The most famous sweet snack is from the Tastykake brand. Their main factory is in the Navy Yard in far south Philly, so every flavor and type of TastyKake is sold in Philadelphia, and they are usually extra fresh, since they do not have to travel far to the retail outlet.

Also unique to the area are Goldenberg's Peanut Chews (http://www.peanutchews.com), a bit-sized chocolate bar with a chewy peanut center. Originally developed as a high-energy ration bar during WWI, but still popular today!

Scrapple is a favorite comfort food of native Philadelphians. Best described as a spicy breakfast pork product, scrapple is of Pennsylvania Dutch origin and is made from pork by-products you're better off not knowing exactly what's in it and cornmeal, cooked into a thick pudding, formed into a loaf, sliced, and fried. You'll find it on the breakfast menu of many neighborhood diners in Philly. Ask for it very crispy.

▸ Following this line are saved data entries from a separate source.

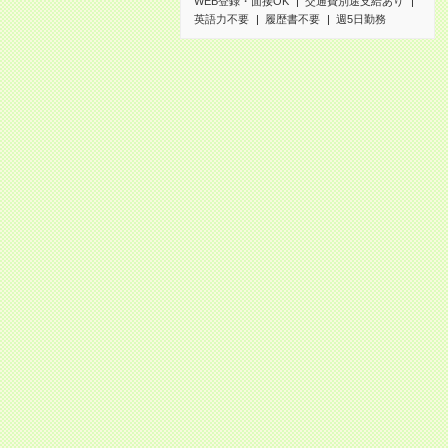
WEB登録・面接OK
交通費別途支給あり
英語力不要
履歴書不要
週5日勤務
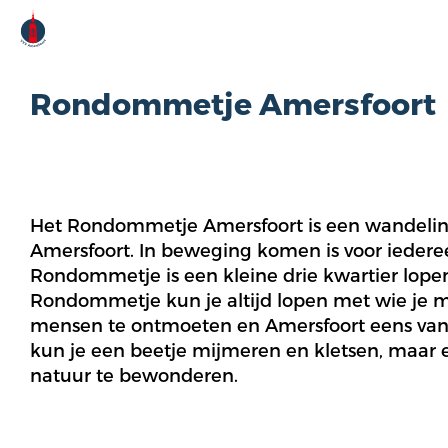
Rondommetje Amersfoort
Het Rondommetje Amersfoort is een wandelin
Amersfoort. In beweging komen is voor iedere
Rondommetje is een kleine drie kwartier lopen, 
Rondommetje kun je altijd lopen met wie je m
mensen te ontmoeten en Amersfoort eens van 
kun je een beetje mijmeren en kletsen, maar er 
natuur te bewonderen.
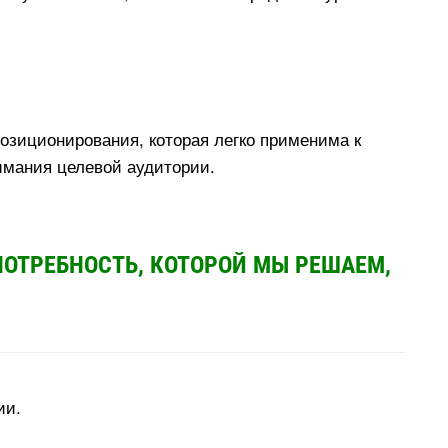
позиционирования, которая легко применима к
имания целевой аудитории.
ОТРЕБНОСТЬ, КОТОРОЙ МЫ РЕШАЕМ,
рии.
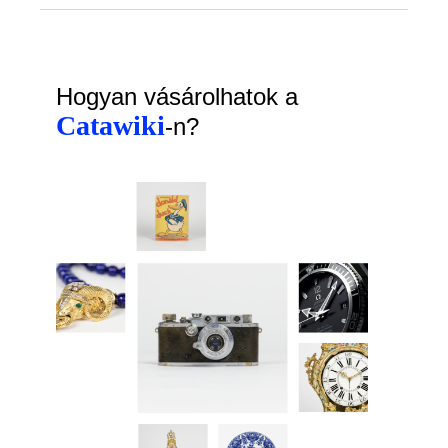
Hogyan vásárolhatok a
Catawiki
-n?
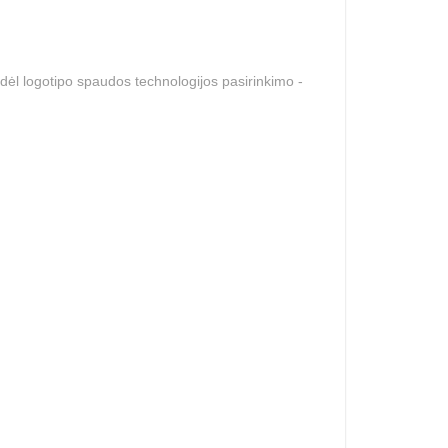
dėl logotipo spaudos technologijos pasirinkimo -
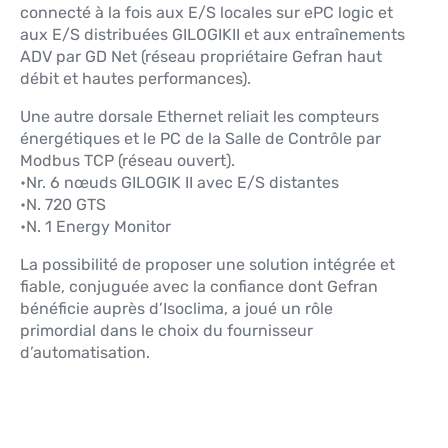
connecté à la fois aux E/S locales sur ePC logic et
aux E/S distribuées GILOGIKII et aux entraînements
ADV par GD Net (réseau propriétaire Gefran haut
débit et hautes performances).
Une autre dorsale Ethernet reliait les compteurs
énergétiques et le PC de la Salle de Contrôle par
Modbus TCP (réseau ouvert).
•Nr. 6 nœuds GILOGIK II avec E/S distantes
•N. 720 GTS
•N. 1 Energy Monitor
La possibilité de proposer une solution intégrée et
fiable, conjuguée avec la confiance dont Gefran
bénéficie auprès d’Isoclima, a joué un rôle
primordial dans le choix du fournisseur
d’automatisation.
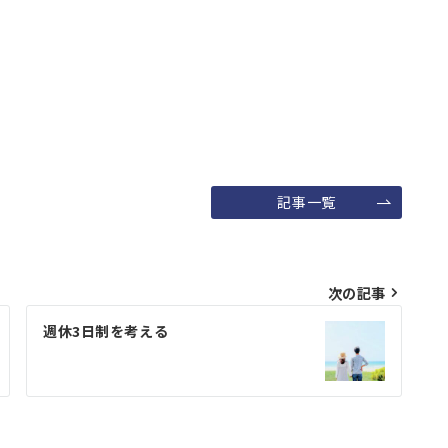
記事一覧
次の記事
週休3日制を考える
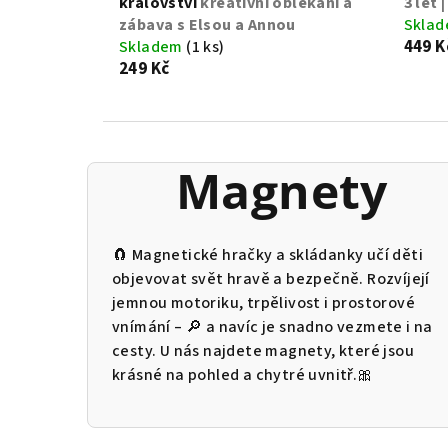
království
kreativní oblékání a
3 let 
zábava s Elsou a Annou
Skla
449 K
Skladem
(1 ks)
249 Kč
Magnety
🧲 Magnetické hračky a skládanky učí děti
objevovat svět hravě a bezpečně. Rozvíjejí
jemnou motoriku, trpělivost i prostorové
vnímání – 🔎 a navíc je snadno vezmete i na
cesty. U nás najdete magnety, které jsou
krásné na pohled a chytré uvnitř.🎀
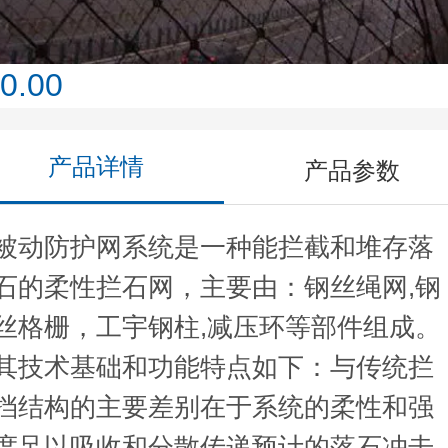
0.00
产品详情
产品参数
被动防护网系统是一种能拦截和堆存落
石的柔性拦石网，主要由：钢丝绳网,钢
丝格栅，工宇钢柱,减压环等部件组成。
其技术基础和功能特点如下：与传统拦
挡结构的主要差别在于系统的柔性和强
度足以吸收和分散传递预计的落石冲击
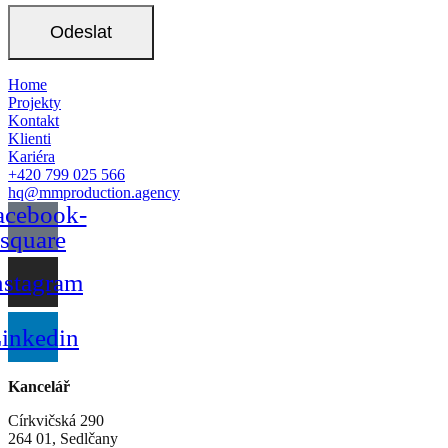
Home
Projekty
Kontakt
Klienti
Kariéra
+420 799 025 566
hq@mmproduction.agency
acebook-
square
nstagram
inkedin
Kancelář
Církvičská 290
264 01, Sedlčany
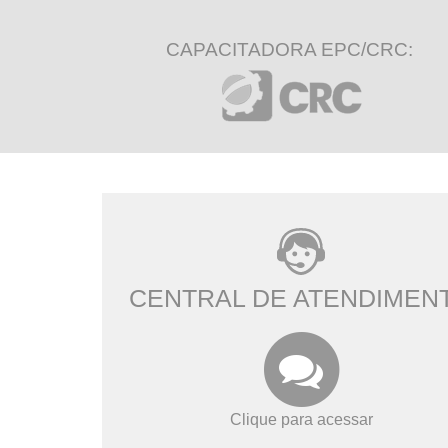
CAPACITADORA EPC/CRC:
CENTRAL DE ATENDIMEN
Clique para acessar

Some other Philly foods include Philadelphia Cream Cheese, water ice, and hoagies.

Located in the far Northeast of Philadelphia at Byberry and Roosevelt Blvd. is the Kraft/Nabisco factory. Drive by with your windows down and take a whiff!

Wawa is a chain of local convenience stores similar to, but better than, 7-Eleven. They are most famous for their deli ordering terminals, which allow you to specify via a touch-screen monitor exactly what you want on a sandwich. Although locals refuse to consider Wawa's cheesesteaks as authentic, due to its use of ground beef rather than sliced or diced beef, the Wawa option is still delicious and you get to customize it with a wide range of options.

byobs

Pennsylvania's draconian liquor laws make it very expensive and inconvenient for restaurants to obtain liquor licenses. As a result, many restaurants—including some of the best—are BYOB, that is, Bring Your Own Bottle. These restaurants will advertise their BYOB-status, and will usually help you out by supplying corkscrews, glasses, or club soda, so long as you supply the beer, wine, or spirits. You'll have to pick wine or spirits up at a state-sponsored liquor store, or six-packs of beer from a neighborhood bar. Convenience stores do not sell alcoholic beverages. Even if you don't drink, or don't want a drink, dining at a BYOB can pay off as the restaurant doesn't need to pay off a license and can charge a little less for the food.